Sharing in some sort of activity, whether volunteering at a soup kitchen or having a dinner with fellow holiday orphans, “celebrates what’s important to you,” Matsuoka says. “It might be the first time you do it away from home or the place you grew up in, but doing it with others means you have something to come back to next year. Tradition and ritual are part of what makes the holidays really meaningful and valuable.”

Local universities regularly organize programs or leave their on-campus dining services open for students stuck on campus during the winter holidays. On Christmas, Bechtel International Center at Stanford University matches families with international students unable to travel home.

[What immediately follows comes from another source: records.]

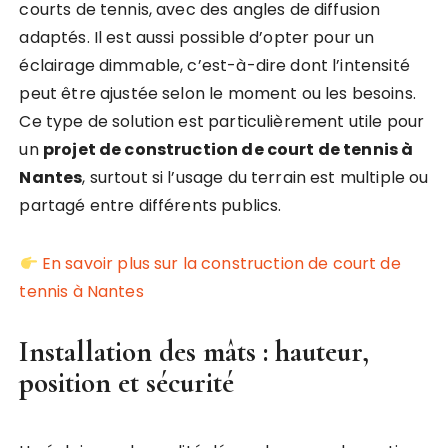
courts de tennis, avec des angles de diffusion
adaptés. Il est aussi possible d’opter pour un
éclairage dimmable, c’est-à-dire dont l’intensité
peut être ajustée selon le moment ou les besoins.
Ce type de solution est particulièrement utile pour
un
projet de construction de court de tennis à
Nantes
, surtout si l’usage du terrain est multiple ou
partagé entre différents publics.
En savoir plus sur la construction de court de
tennis à Nantes
Installation des mâts : hauteur,
position et sécurité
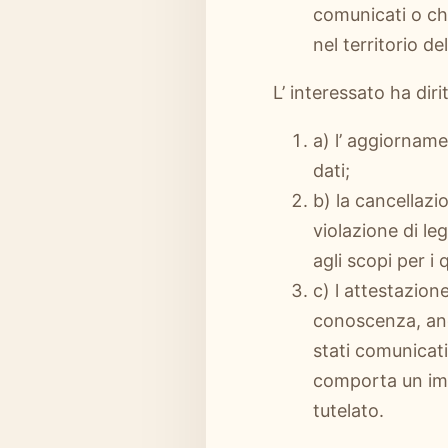
comunicati o ch
nel territorio de
L’ interessato ha diri
a) l’ aggiorname
dati;
b) la cancellazi
violazione di le
agli scopi per i 
c) l attestazion
conoscenza, anch
stati comunicati
comporta un imp
tutelato.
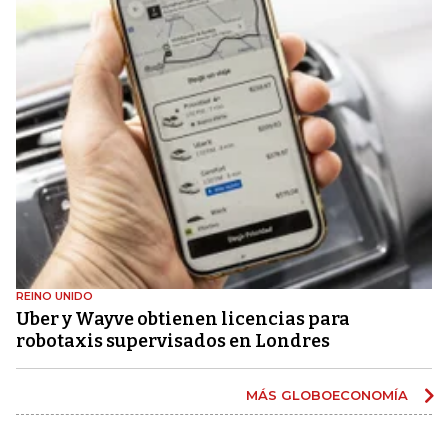
REINO UNIDO
Uber y Wayve obtienen licencias para
robotaxis supervisados ​​en Londres
MÁS GLOBOECONOMÍA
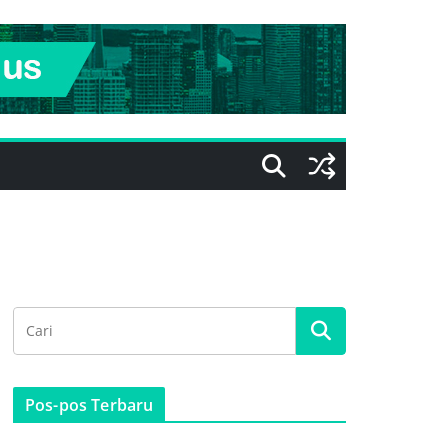
Pos-pos Terbaru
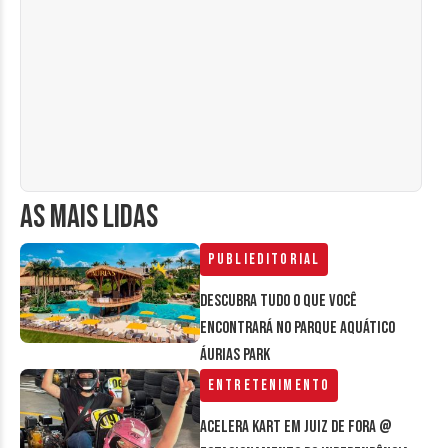
AS MAIS LIDAS
Publieditorial
Descubra tudo o que você
encontrará no parque aquático
Áurias Park
Entretenimento
Acelera Kart em Juiz de Fora @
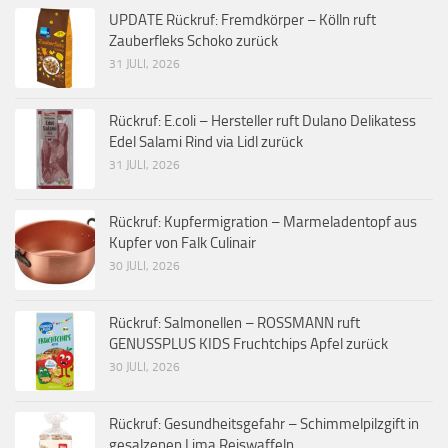
UPDATE Rückruf: Fremdkörper – Kölln ruft
Zauberfleks Schoko zurück
31 JULI, 2026
Rückruf: E.coli – Hersteller ruft Dulano Delikatess
Edel Salami Rind via Lidl zurück
31 JULI, 2026
Rückruf: Kupfermigration – Marmeladentopf aus
Kupfer von Falk Culinair
30 JULI, 2026
Rückruf: Salmonellen – ROSSMANN ruft
GENUSSPLUS KIDS Fruchtchips Apfel zurück
30 JULI, 2026
Rückruf: Gesundheitsgefahr – Schimmelpilzgift in
gesalzenen Lima Reiswaffeln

Getting away from your house on Thanksgiving or Christmas is a good step toward tackling feelings of isolation. Hopping on a plane isn’t always an option, but arranging something as simple as a hike —or any outdoor activity — can also help, Matsuoka says.

Becky Hellwig, 31, a sociology senior at San Jose State University, is taking it even further. Her adult siblings are spending Christmas with the families of their assorted in-laws, so Hellwig and her German-born husband are taking friends on a snowboarding trip to Kirkwood Mountain Resort near Lake Tahoe. After hitting the slopes on Christmas Eve, they will exchange gifts and break out the board games.

With her passion for working in the social services — Hellwig is also an intern for Santa Clara County, Calif., Supervisor James T. Beall — she says she can promote a feeling of togetherness at a time of the year when many people are left alone.

Because her pals hail from such far-flung places as Tunisia, Peru and Korea, the gathering will give them the chance to experience at least a taste of the kind of Christmas Hellwig had as a child, she says.